The Fed Naikkan Suku Bunga, Wall Street Mixed

wall st 3RIFAN FINANCINDO – Wall Street pada perdagangan kemarin ditutup mixed alias variatif dengan penurunan sektor tekenologi telah membebani Nasdaq Composite yang berakhir melemah, termasuk Indeks S&P 500 yang ditutup sedikit lebih rendah.

Seperti dikutip dari Reuters, Kamis (15/6/2017), hal tersebut dikarenakan investor khawatir dengan laju pertumbuhan ekonomi setelah angka inflasi yang lebih rendah dari perkiraan dan kenaikan suku bunga dari Federal Reserve (The Fed).
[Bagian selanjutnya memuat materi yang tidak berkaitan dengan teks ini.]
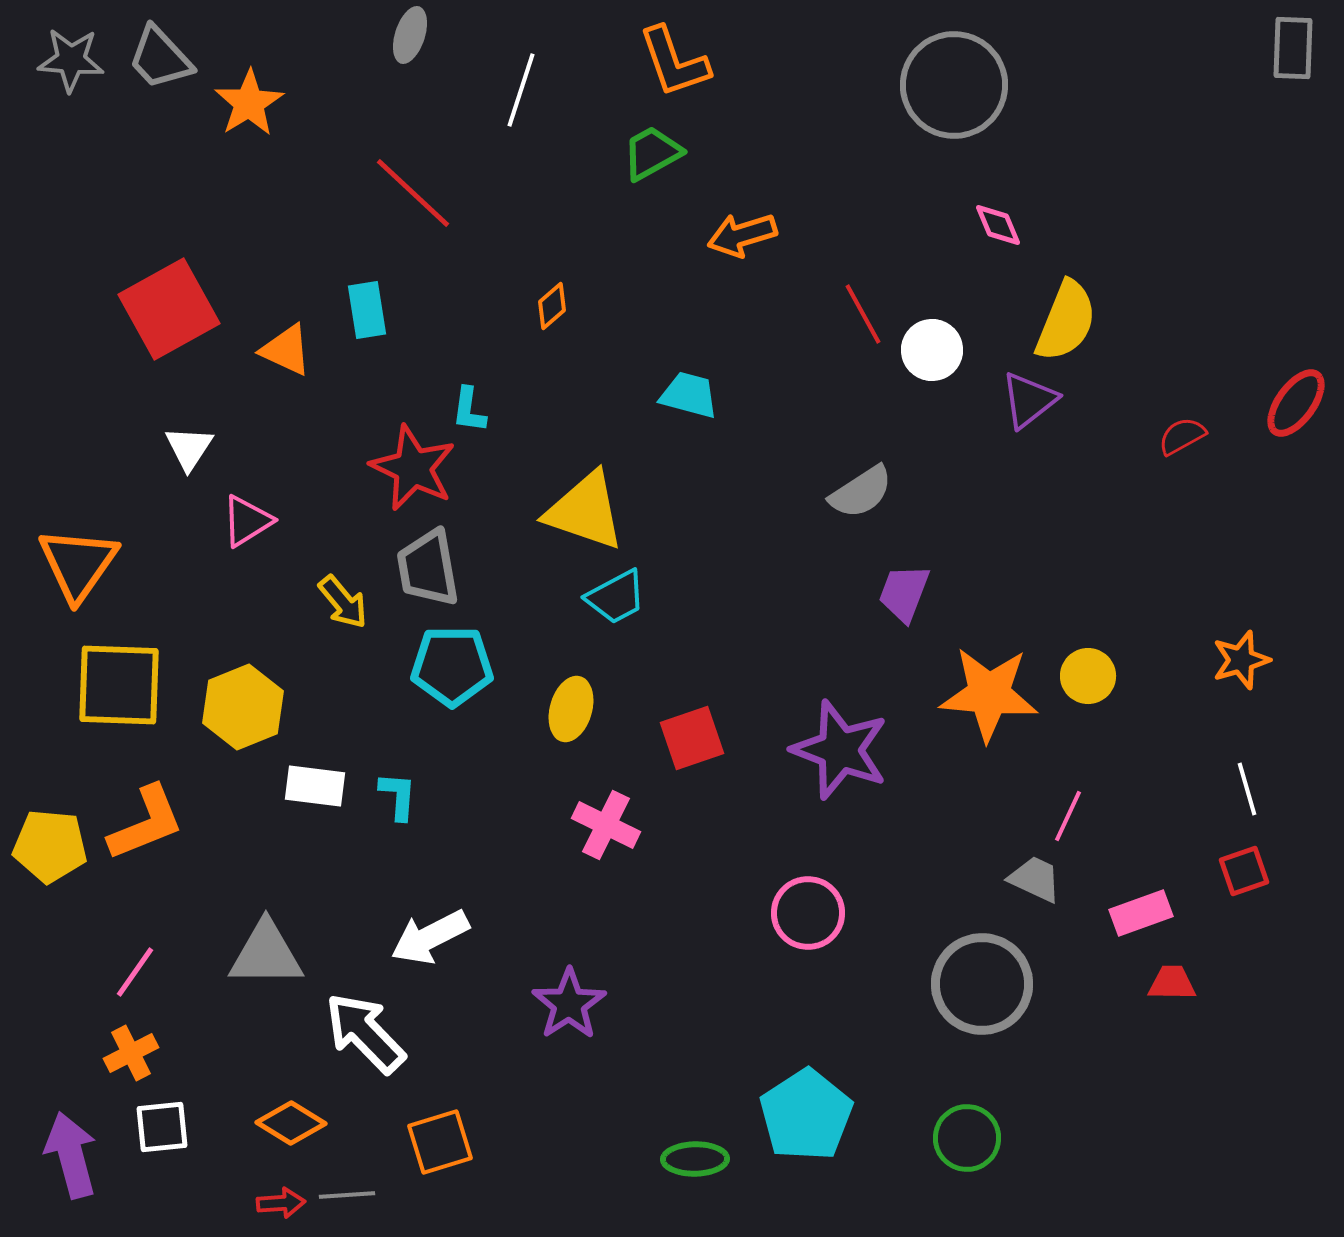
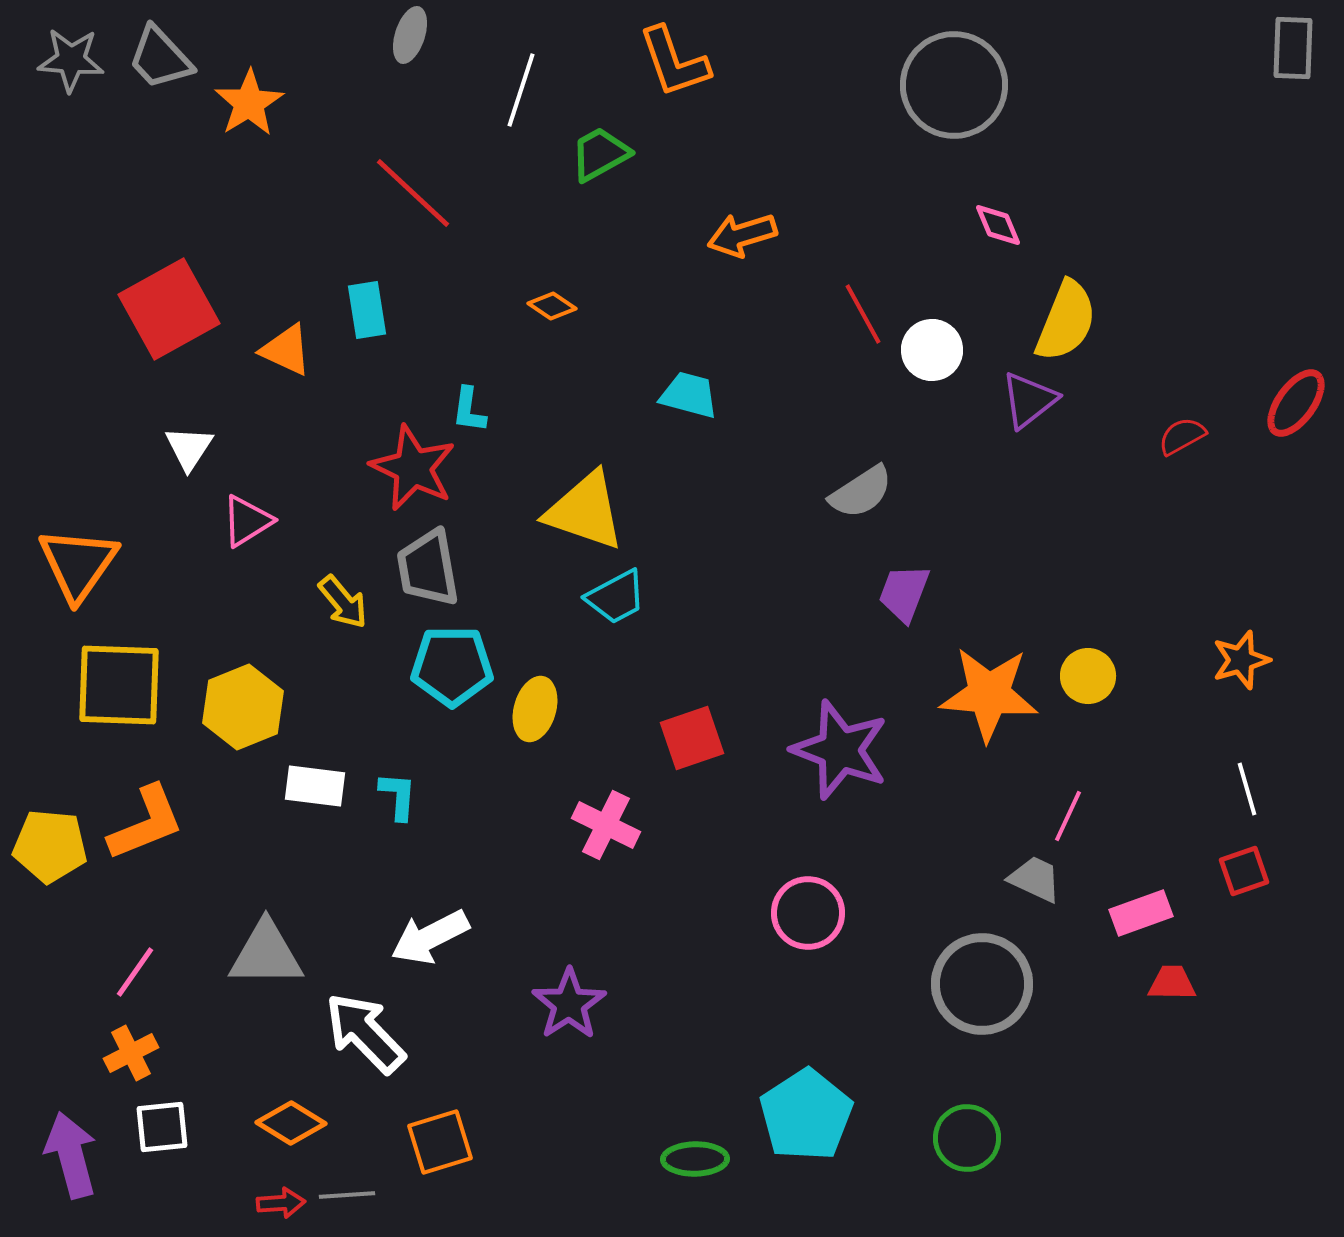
green trapezoid at (652, 153): moved 52 px left, 1 px down
orange diamond at (552, 306): rotated 75 degrees clockwise
yellow ellipse at (571, 709): moved 36 px left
Nasdaq memotong kerugiannya di lebih dari setengah dalam kenaikan terakhirnya, setelah sebelumnya turun 1%. Sementara sektor keuangan mendukung Indeks Dow Jones.

Bank sentral AS mengutip pertumbuhan ekonomi dan kekuatan pasar AS yang berlanjut dengan siklus pengetatan pertamanya dalam lebih dari satu dekade. Namun, beberapa investor khawatir dengan nada hawkish The Fed dan kekhawatiran tentang kenaikan suku bunga tercermin di sektor teknologi, yang telah memimpin kenaikan pada Indeks S & P 500 hampir 9% tahun ini.

Sektor teknologi turun 0,5%, pulih dari kerugian yang lebih curam dalam sesi tersebut dan mencapai paruh dua hari terbesar dalam hampir setahun. Sektor teknologi tetap naik 18% sepanjang tahun ini.

“Saya pikir ini lebih dari apa yang kita lihat mulai pekan lalu, di mana Anda memiliki perdagangan yang sangat padat. Jika mereka akan menjadi lebih gugup tentang pasar saham, di situlah Anda akan melihat penjualannya,” kata William Delwiche, Pakar Strategi Investasi Robert W. Baird & Co di Milwaukee.

Indeks Dow Jones Industrial Average naik 46,09 poin atau 0,22% menjadi 21.374,56, Indeka S & P 500 kehilangan 2,43 poin atau turun 0,10% ke level 2.437,92, dan Nasdaq Composite turun 25,48 poin atau 0,41% ke level 6.194,89.

Sebelumnya pada hari Rabu, data menunjukkan harga konsumen AS secara tak terduga turun pada Mei dan penjualan ritel mencatat penurunan terbesar dalam 16 bulan.

“Yang membuat tidak baik untuk saham teknologi adalah PDB negatif atau penurunan komponen perangkat lunak dan peralatan. Karena itu, sektor teknologi menjual kekhawatiran bahwa kenaikan Fed hari ini akan memperlambat PDB, menghambat pertumbuhan keuntungan teknologi masa depan,” kata Daniel Morgan, manajer portofolio Synovus Trust di Atlanta.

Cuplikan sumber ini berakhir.